4 Replies Latest reply on Apr 11, 2011 2:15 PM by philmodjunk

    Speeding up a large sorting operation

    KevinPfeiffer

      Title

      Speeding up a large sorting operation

      Post

      A question mostly for Phil, I guess. It's spawned by the comment earlier in another thread about speeding up operations with large data sets. For a standard sort (say, the sorted condition in which you prefer to always find a particular set of records), what about storing a sort key that is then updated nightly (or whenever)? You sort the large data set once a day, for example, then re-assign a serial number to a sorting field based on the current sorted condition... ?

        • 1. Re: Speeding up a large sorting operation
          philmodjunk

          Hmmm, but just assigning a value to a field doesn't actually sort the records unless you are viewing them in a sorted portal or with Go To Related Records via a sorted relationship. You just end up sorting on this new field instead of the old. Unless one of the fields from the original fields specified in your sort order cannot be indexed, there's no saving here. If there is, this is a version of the first option that I specified in that other discussion.

          Another trick that works like gang busters in theory but proves very problematic in practice is to sort the data, then import the entire massive set of records into a clone of the file and then bring it up in place of the original file. Then the unsorted "sort order" becomes the sort you want and this order is extremely to quick to bring up for even very large data sets. The catch is that now you have this massive, risky import records operation running for hours just to get a quicker sort...

          For those interested, it may have been this thread to which Kevin Pfeiffer is referring: 

          400,000 Records. Need help with performence

          • 2. Re: Speeding up a large sorting operation
            KevinPfeiffer

            Oops, as usual I guess each situation has its own specific criteria. In my case (a taxonomic database), I have a species record set with about 6,000 species records. Species are occassionally being added, so it's convenient to have a taxonomically sorted list (rather than order of creation). This means sorting by: family, subfamily, genus, subgenus, species, and subspecies, which even with only a few thousand records does take more than a few seconds.

            I just tried this -- works fine. My main sort script, which runs whenever this table is first opened, for example, now simply sorts the "sortIndex" field, which contains serial numbers starting with 1. I can see that one could do this for several preferred sort states if desired. Of course, new records will not appear in sorted order until the update script runs, but for my purposes, for example, that's not such a serious problem.

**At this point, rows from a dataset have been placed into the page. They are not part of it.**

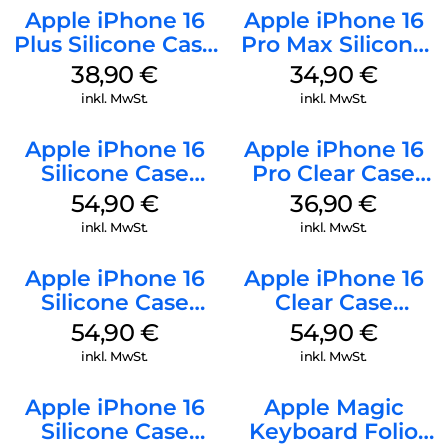
Apple iPhone 16
Apple iPhone 16
Plus Silicone Case
Pro Max Silicone
MagSafe Denim
Case MagSafe
38,90
€
34,90
€
Denim
inkl. MwSt.
inkl. MwSt.
Apple iPhone 16
Apple iPhone 16
Silicone Case
Pro Clear Case
MagSafe Black
MagSafe
54,90
€
36,90
€
Transparent
inkl. MwSt.
inkl. MwSt.
Apple iPhone 16
Apple iPhone 16
Silicone Case
Clear Case
MagSafe Lake
MagSafe
54,90
€
54,90
€
Green
Transparent
inkl. MwSt.
inkl. MwSt.
Apple iPhone 16
Apple Magic
Silicone Case
Keyboard Folio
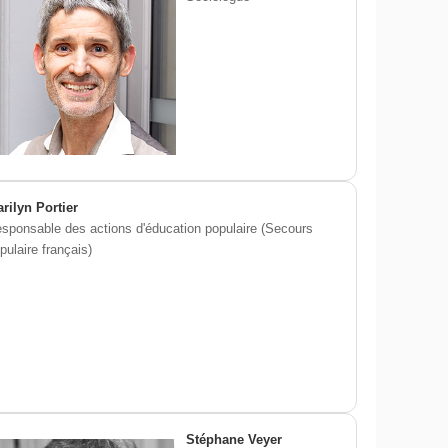
rilyn Portier
sponsable des actions d'éducation populaire (Secours
pulaire français)
Stéphane Veyer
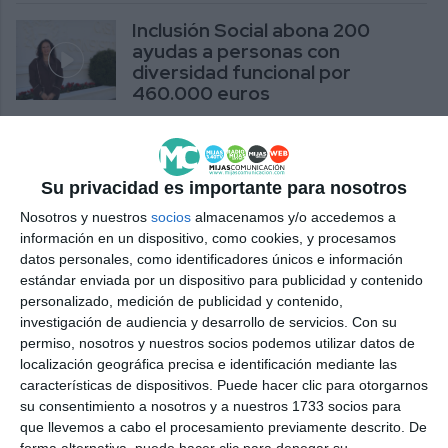
Inclusión Social abona 200
ayudas a personas con
diversidad funcional por
460.000 euros
ACTUALIDAD
La Fundación Idiliq dona más de
Su privacidad es importante para nosotros
500 juguetes a una asociación
de atención a la diversidad
Nosotros y nuestros
socios
almacenamos y/o accedemos a
información en un dispositivo, como cookies, y procesamos
ACTUALIDAD
datos personales, como identificadores únicos e información
estándar enviada por un dispositivo para publicidad y contenido
El PP culpa al PSOE de la
personalizado, medición de publicidad y contenido,
sentencia de una ayuda a la
investigación de audiencia y desarrollo de servicios.
Con su
diversidad por una norma “mal
permiso, nosotros y nuestros socios podemos utilizar datos de
hecha”
localización geográfica precisa e identificación mediante las
características de dispositivos. Puede hacer clic para otorgarnos
PP
su consentimiento a nosotros y a nuestros 1733 socios para
que llevemos a cabo el procesamiento previamente descrito. De
Mijas teaches us to understand,
forma alternativa, puede hacer clic para denegar su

            • 3. Re: Speeding up a large sorting operation
              KevinPfeiffer

              >  this is a version of the first option that I specified in that other discussion

              Ah, I see what you mean. In my case I could concatenate the necessary sort terms (e.g. "FamilySubfamilyGenusSubgenus..." etc.) whenever a new record is created or a name changed and store this in my indexed field. Then sorts would always work and be quite fast (one pass), even with newly created records.

              • 4. Re: Speeding up a large sorting operation
                philmodjunk

                Ok, I can see where sorting on a single field's index would be faster than sorting on 6 fields, but I'd definitely make sure that they are all fully indexed fields to get maximum performance out of any sorts that include this many different fields.

                Actually, this is one case where FileMaker 10 and 11's dreaded and much maligned "auto-sort" might come into useful play. Once you have sorted your records, any newly added records will be automatically sorted into the existing sort order. This order will persist until you perform a find, use Show All records, or Show Omitted only to bring up a different found set.